Collection entries:
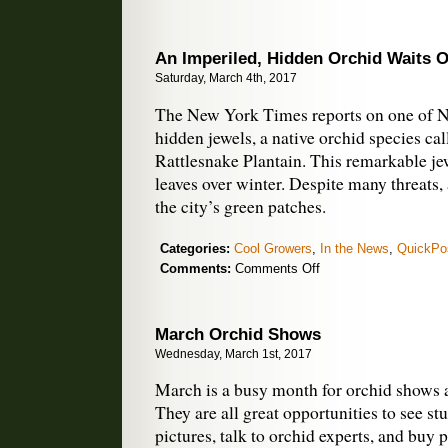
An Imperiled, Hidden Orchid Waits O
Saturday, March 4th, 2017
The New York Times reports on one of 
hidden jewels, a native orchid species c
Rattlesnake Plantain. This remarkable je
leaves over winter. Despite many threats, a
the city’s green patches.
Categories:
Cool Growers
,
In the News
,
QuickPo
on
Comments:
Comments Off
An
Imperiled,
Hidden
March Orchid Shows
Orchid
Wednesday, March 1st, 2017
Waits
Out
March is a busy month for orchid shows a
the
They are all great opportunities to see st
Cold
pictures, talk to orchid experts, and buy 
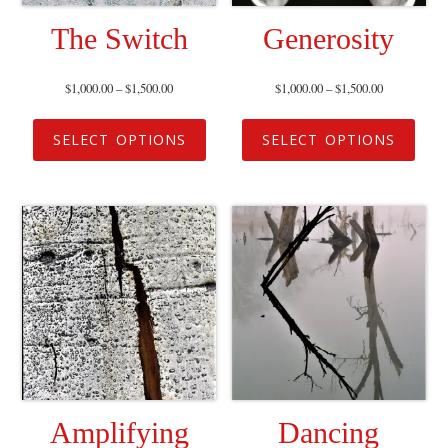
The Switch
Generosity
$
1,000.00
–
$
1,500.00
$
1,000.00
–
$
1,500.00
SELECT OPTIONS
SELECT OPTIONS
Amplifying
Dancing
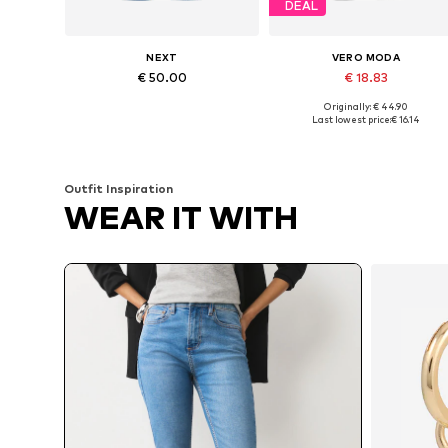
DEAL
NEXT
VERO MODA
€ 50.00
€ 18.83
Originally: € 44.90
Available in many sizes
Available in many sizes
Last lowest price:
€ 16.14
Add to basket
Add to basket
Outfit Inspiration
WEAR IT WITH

* * *

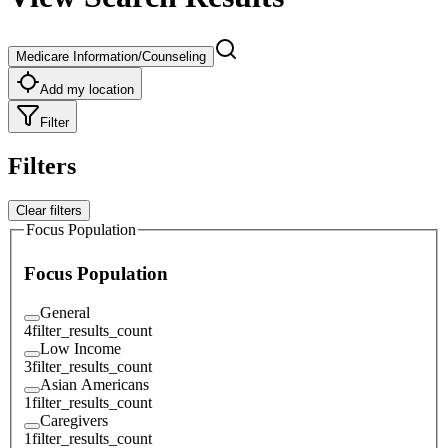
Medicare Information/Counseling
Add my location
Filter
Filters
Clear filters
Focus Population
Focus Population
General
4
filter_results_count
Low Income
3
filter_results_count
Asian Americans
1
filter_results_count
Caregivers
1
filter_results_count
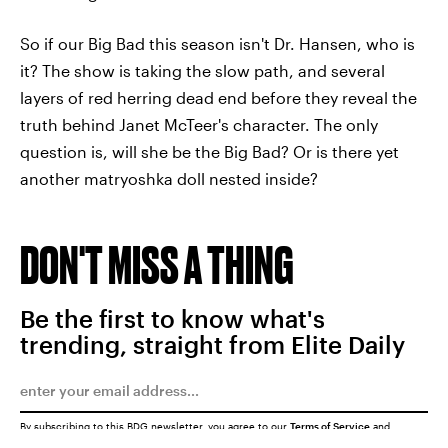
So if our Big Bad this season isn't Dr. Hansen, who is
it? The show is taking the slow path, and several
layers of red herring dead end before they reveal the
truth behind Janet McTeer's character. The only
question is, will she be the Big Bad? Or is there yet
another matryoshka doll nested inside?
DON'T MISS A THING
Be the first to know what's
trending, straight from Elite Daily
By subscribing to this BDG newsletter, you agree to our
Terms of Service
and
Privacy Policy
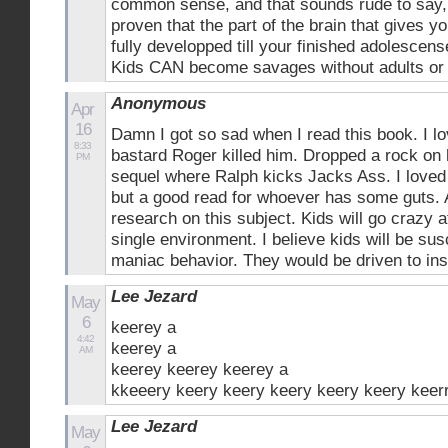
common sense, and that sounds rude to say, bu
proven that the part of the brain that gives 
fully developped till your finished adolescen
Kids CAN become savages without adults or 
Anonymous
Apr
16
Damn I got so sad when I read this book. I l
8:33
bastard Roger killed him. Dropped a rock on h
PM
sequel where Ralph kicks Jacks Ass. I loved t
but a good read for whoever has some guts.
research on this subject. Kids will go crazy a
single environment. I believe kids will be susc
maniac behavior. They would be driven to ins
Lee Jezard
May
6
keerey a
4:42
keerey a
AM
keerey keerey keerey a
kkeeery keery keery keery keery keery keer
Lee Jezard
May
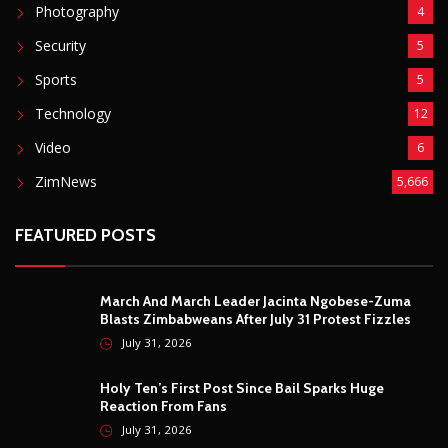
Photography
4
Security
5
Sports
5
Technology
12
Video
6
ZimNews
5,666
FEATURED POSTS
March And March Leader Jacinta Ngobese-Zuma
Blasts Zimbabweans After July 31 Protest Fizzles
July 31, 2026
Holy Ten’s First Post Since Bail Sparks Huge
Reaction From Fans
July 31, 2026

==

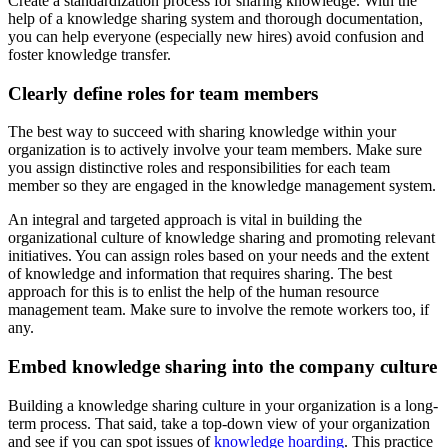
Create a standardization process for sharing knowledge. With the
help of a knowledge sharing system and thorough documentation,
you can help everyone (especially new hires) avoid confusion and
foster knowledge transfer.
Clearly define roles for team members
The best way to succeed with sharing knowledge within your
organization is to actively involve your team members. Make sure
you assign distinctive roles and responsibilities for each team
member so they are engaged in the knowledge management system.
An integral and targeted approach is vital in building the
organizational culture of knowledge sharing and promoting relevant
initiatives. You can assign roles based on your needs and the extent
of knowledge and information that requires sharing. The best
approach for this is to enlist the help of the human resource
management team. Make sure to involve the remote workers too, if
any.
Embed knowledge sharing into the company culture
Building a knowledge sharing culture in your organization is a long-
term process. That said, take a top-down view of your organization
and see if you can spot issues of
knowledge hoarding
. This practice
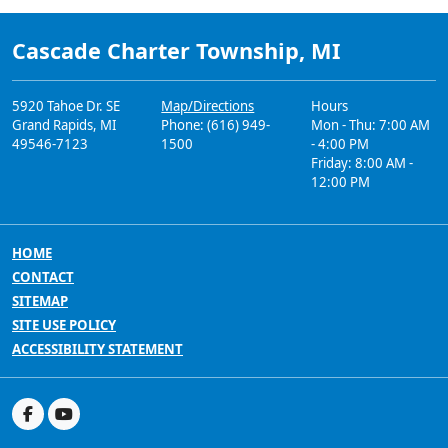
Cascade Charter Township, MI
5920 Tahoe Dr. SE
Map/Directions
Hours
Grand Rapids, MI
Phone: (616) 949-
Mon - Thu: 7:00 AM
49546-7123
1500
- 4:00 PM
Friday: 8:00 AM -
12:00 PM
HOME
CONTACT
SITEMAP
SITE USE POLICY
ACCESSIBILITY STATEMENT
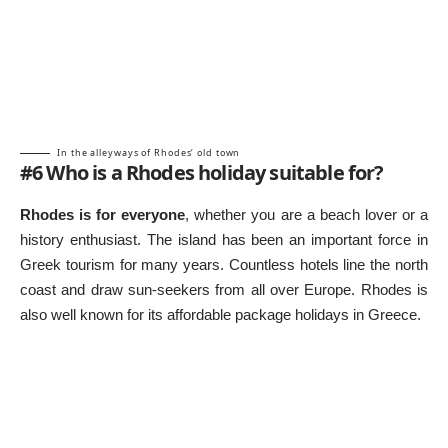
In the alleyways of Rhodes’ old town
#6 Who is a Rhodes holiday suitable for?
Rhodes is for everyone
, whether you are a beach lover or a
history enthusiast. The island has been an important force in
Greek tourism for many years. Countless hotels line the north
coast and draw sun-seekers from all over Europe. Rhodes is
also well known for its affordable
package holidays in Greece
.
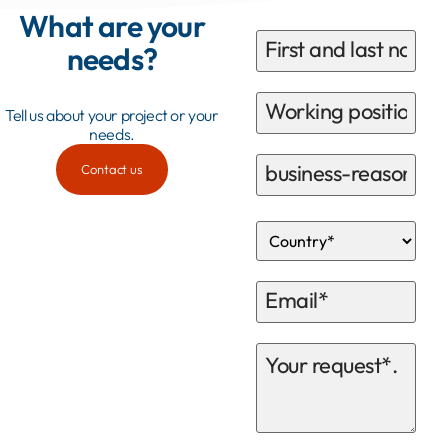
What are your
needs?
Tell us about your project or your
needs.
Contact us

§ **WORK TASK**
Starting from the line with "March Orchid Shows" in the records above, repeat each line exactly until you have written the line with "WEAR IT WITH", then stop; drop the pictures.

§ **EXERCISE RESPONSE**
March Orchid Shows
Orchid
Wednesday, March 1st, 2017
Waits
Out
March is a busy month for orchid shows a
the
They are all great opportunities to see st
Cold
pictures, talk to orchid experts, and buy 
The Switch
Generosity
$
1,000.00
–
$
1,500.00
$
1,000.00
–
$
1,500.00
SELECT OPTIONS
SELECT OPTIONS
Amplifying
Dancing
DEAL
NEXT
VERO MODA
€ 50.00
€ 18.83
Originally: € 44.90
Available in many sizes
Available in many sizes
Last lowest price:
€ 16.14
Add to basket
Add to basket
Outfit Inspiration
WEAR IT WITH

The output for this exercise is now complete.